Je suis au Burghölzli comme un poisson dans l’eau. Le personnel prend soin de moi. J’aurais une seule remontrance. Je souhaiterais qu’on prenne au sérieux le loup qui vient rôder la nuit dans le jardin. La semaine dernière, nous avons eu la chance de recevoir le docteur Jung, un ancien du Burghölzli qui a travaillé sur des hommes de ma condition. Cet homme a des yeux très doux. D’un simple regard sur vous, il semble vous comprendre et pénétrer votre âme.
A ce qu’on murmure, mon père ne roule plus carrosse. Finie la maison à Berlin. Aujourd’hui, baraque en bois sur la côte belge. Bien fait pour toi. Tu fais trop le malin. Tu provoques e monde, tu éclabousses le peuple avec ton génie, tu écrases tout sur ton passage. Avec Adolf, c’est le combat des hommes à moustaches. Papa, tu voulais me donner des leçons, tu apprends enfin la vie. C’est douloureux, n’est-ce pas, ce poids sur les épaules ?

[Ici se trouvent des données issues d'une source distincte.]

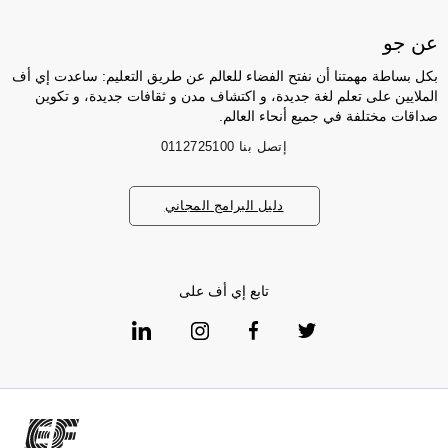
عن جو
بكل بساطة مهمتنا أن نفتح الفضاء للعالم عن طريق التعليم: ساعدت إي أف
الملايين على تعلم لغة جديدة، و اكتشاف مدن و ثقافات جديدة، و تكوين
صداقات مختلفة في جميع أنحاء العالم.
إتصل بنا
0112725100
دليل البرامج المجاني
تابع إي أف على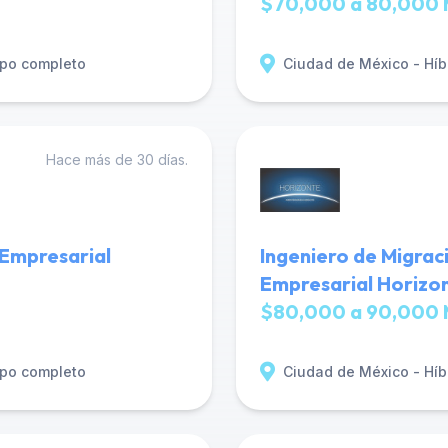
$70,000 a 80,000 
po completo
Ciudad de México - Híb
Hace más de 30 días.
 Empresarial
Ingeniero de Migrac
Empresarial Horizo
$80,000 a 90,000 
po completo
Ciudad de México - Híb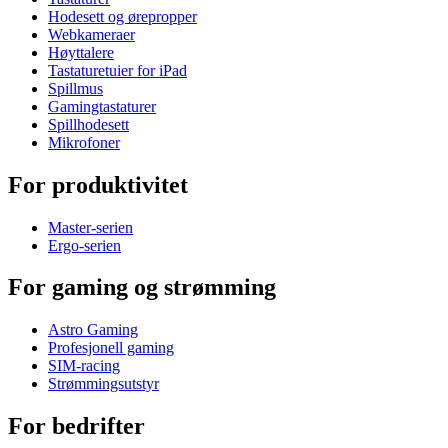
Hodesett og ørepropper
Webkameraer
Høyttalere
Tastaturetuier for iPad
Spillmus
Gamingtastaturer
Spillhodesett
Mikrofoner
For produktivitet
Master-serien
Ergo-serien
For gaming og strømming
Astro Gaming
Profesjonell gaming
SIM-racing
Strømmingsutstyr
For bedrifter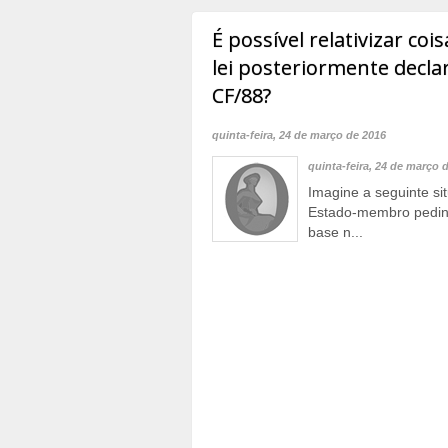
É possível relativizar co
lei posteriormente decla
CF/88?
quinta-feira, 24 de março de 2016
quinta-feira, 24 de março 
Imagine a seguinte si
Estado-membro pedin
base n...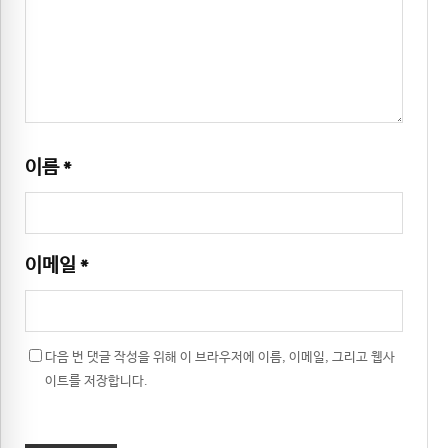
이름
*
이메일
*
다음 번 댓글 작성을 위해 이 브라우저에 이름, 이메일, 그리고 웹사
이트를 저장합니다.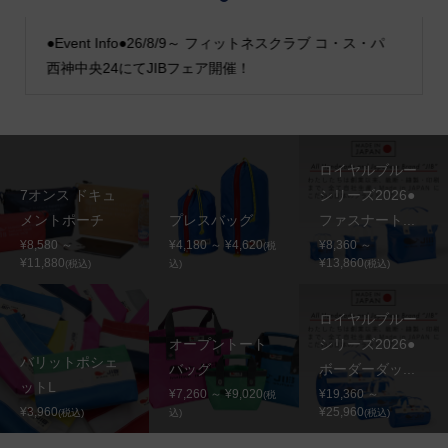
●Event Info●26/8/9～ フィットネスクラブ コ・ス・パ
西神中央24にてJIBフェア開催！
ロイヤルブルー
7オンス ドキュ
シリーズ2026●
メントポーチ
プレスバッグ
ファスナート...
¥8,580 ～
¥4,180 ～ ¥4,620
¥8,360 ～
(税
¥11,880
¥13,860
(税込)
込)
(税込)
ロイヤルブルー
オープントート
シリーズ2026●
バリットポシェ
バッグ
ボーダーダッ...
ットL
¥7,260 ～ ¥9,020
¥19,360 ～
(税
¥3,960
¥25,960
(税込)
込)
(税込)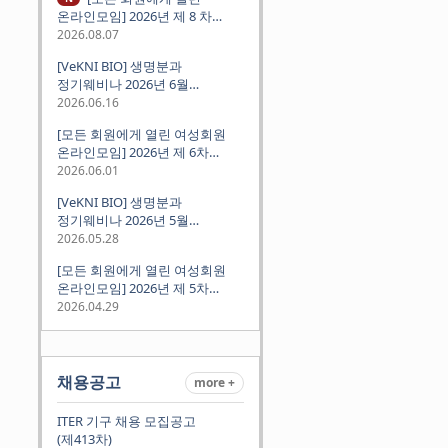
온라인모임] 2026년 제 8 차
정기모임 (8월 12일 수요일 저녁
2026.08.07
8시 CEST) - 독일 대학교수 지원
[VeKNI BIO] 생명분과
경험담
정기웨비나 2026년 6월
(2026.06.18 Thu 9:00PM)
2026.06.16
[모든 회원에게 열린 여성회원
온라인모임] 2026년 제 6차
정기모임 (6월 10일 수요일 저녁
2026.06.01
8시 CET)
[VeKNI BIO] 생명분과
정기웨비나 2026년 5월
(2026.05.28 Thu 9:00PM)
2026.05.28
[모든 회원에게 열린 여성회원
온라인모임] 2026년 제 5차
정기모임 (5월 12일 화요일 저녁
2026.04.29
8시 CET)
채용공고
more +
ITER 기구 채용 모집공고
(제413차)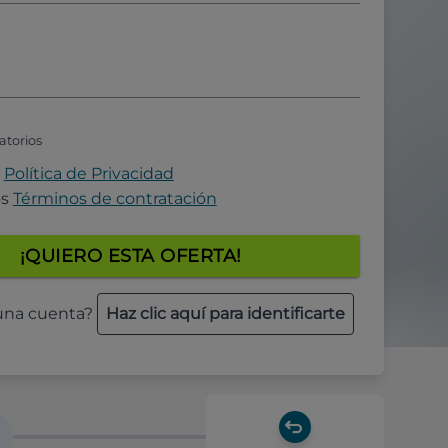
atorios
a
Política de Privacidad
os
Términos de contratación
¡QUIERO ESTA OFERTA!
 una cuenta?
Haz clic aquí para identificarte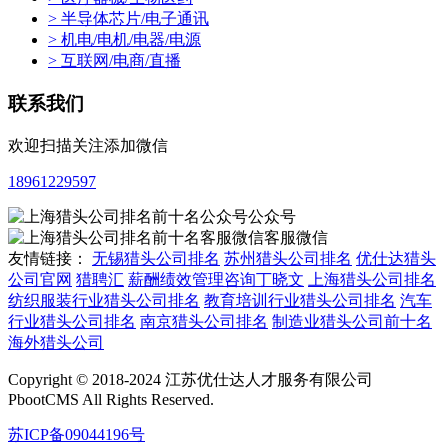
> 半导体芯片/电子通讯
> 机电/电机/电器/电源
> 互联网/电商/直播
联系我们
欢迎扫描关注添加微信
18961229597
公众号
客服微信
友情链接：
无锡猎头公司排名
苏州猎头公司排名
优仕达猎头
公司官网
猎聘汇
薪酬绩效管理咨询丁晓文
上海猎头公司排名
纺织服装行业猎头公司排名
教育培训行业猎头公司排名
汽车
行业猎头公司排名
南京猎头公司排名
制造业猎头公司前十名
海外猎头公司
Copyright © 2018-2024 江苏优仕达人才服务有限公司
PbootCMS All Rights Reserved.
苏ICP备09044196号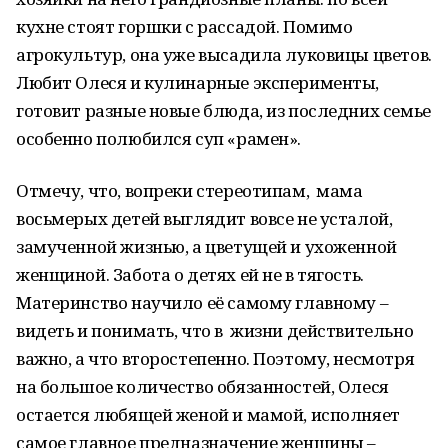
кухне стоят горшки с рассадой. Помимо
агрокультур, она уже высадила луковицы цветов.
Любит Олеся и кулинарные эксперименты,
готовит разные новые блюда, из последних семье
особенно полюбился суп «рамен».
Отмечу, что, вопреки стереотипам, мама
восьмерых детей выглядит вовсе не усталой,
замученной жизнью, а цветущей и ухоженной
женщиной. Забота о детях ей не в тягость.
Материнство научило её самому главному –
видеть и понимать, что в жизни действительно
важно, а что второстепенно. Поэтому, несмотря
на большое количество обязанностей, Олеся
остается любящей женой и мамой, исполняет
самое главное предназначение женщины –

Un homme peut être mauvais, regarde ton camarade Werner, regarde Grund. Mais un billet de banque ignore toute forme de morale. C’est la raison pour laquelle il n’y avait aucune raison à ne pas commercer avec le Reich. Ceux qui prétendent le contraire voient le mal là où il n’a pas lieu d’être. Ils voient le mal dans ce billet. Ces gens-là sont comme toi, ils ont perdu la raison. Mais ils n’ont pas tes excuses. Ce sont des ennemis de la morale. Des ennemis de la Suisse
Une chape de silence recouvrait cette disparition. Nul ne devait savoir, nul ne l’apprendrait jamais. Ils n’avaient mis personne dans la confidence. Ils n’en parlaient pas entre eux. La blessure était là, dans son cœur, béante et silencieuse. Elle ne pouvait s’ouvrir à personne du drame. La naissance de deux fils n’avait pas cicatrisé la plaie. Rien ne peut apaiser pareille douleur. Rien ne peut réparer une honte semblable. Lieserl avait disparu. Son ombre continuerait de planer
« On se trompe lourdement. Le nom d’Einstein est une charge ^pur le commun des mortels. Une seule personne possède les épaules assez solides pour supporter un tel fardeau : mon père. Ni mon frère ni moi n’avons la stature. Voilà la cause de mes tracas si c’est ce que vous cherchez.
“Si Einstein avait un fils cela se saurait, comment pouvez-vous affirmer être le fils d’Einstein ? En aucun endroit, il ne parle de ses fils. ”
Dachau n’est pas très loin d’ici. Ç’aurait été unique, deux Einstein internés en même temps, à deux cents kilomètres de distance. Peut-être on aurait pu regrouper les familles ?
Si mon père avait été arrêté, le monde entier aurait essayé de le faire sortir. Moi, nul ne s’en préoccupe.